Alex secouait la tête. Il l’ignorait. Il ne l’avait jamais fréquentée depuis qu’ils avaient quitté l’école primaire, alors il ne savait presque rien à son sujet. Alex avait passé une soirée avec elle, alors qu’ils étaient les seuls de leur âge coincé à un mariage qui ne les intéressait pas. Elena avait été très gentille et drôle, mais ils ne s’étaient plus reparlé ensuite. Savoir que cette même personne souriante et gaie avait été muette à cause d’un traumatisme était une tout autre image.

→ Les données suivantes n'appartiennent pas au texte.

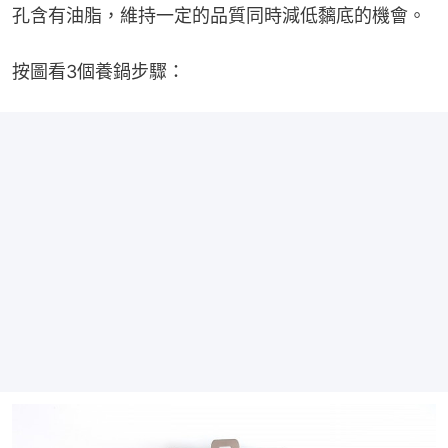
孔含有油脂，維持一定的品質同時減低黐底的機會。
按圖看3個養鍋步驟：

- Tu vois, elle n’a pas eu la vie facile, ce qui est sans doute ma faute. Elena avait trouvé son refuge dans la danse. Avec l’accident qu’elle vient d’avoir, j’ai peur qu’elle ne rechute. Elle ne parlera peut-être plus à personne maintenant qu’elle ne sait plus danser. Je n’arrive pas à l’atteindre. J’ai l’impression de me heurter à un mur quand je lui parle.
Son regard était désespéré. Elle perdait sa fille, chaque jour un peu plus. Chaque seconde, Elena perdait l’envie d’avancer. Elle se perdait, se vidait pour devenir l’ombre de celle qu’elle avait été autrefois. Tout cela semblait bien trop familier. Alex se sentait mal pour la jeune danseuse qui avait dû dire adieu à la seule chose qui lui avait permis d’aller de l’avant.
- Pourquoi me demander de l’aide à moi ? Un psychologue serait beaucoup plus judicieux.
- Tu as raison. Elle en voit déjà un. Mais je crois que parler avec quelqu’un de son âge peut lui être bénéfique.
Alex soupirait. Sans avoir demandé quoi que ce soit, il avait l’impression de se retrouver dans une situation délicate. Il n’était pas convaincu que forcer Elena à passer du temps avec lui allait l’aider, mais Maura avait l’air désespérée. Et il savait que s’il refusait, il culpabiliserait. Quel merdier.
- Je passerai demain. Au revoir Madame Fleureau. Merci pour le café.
La journée de demain s’avérait plus longue que prévu.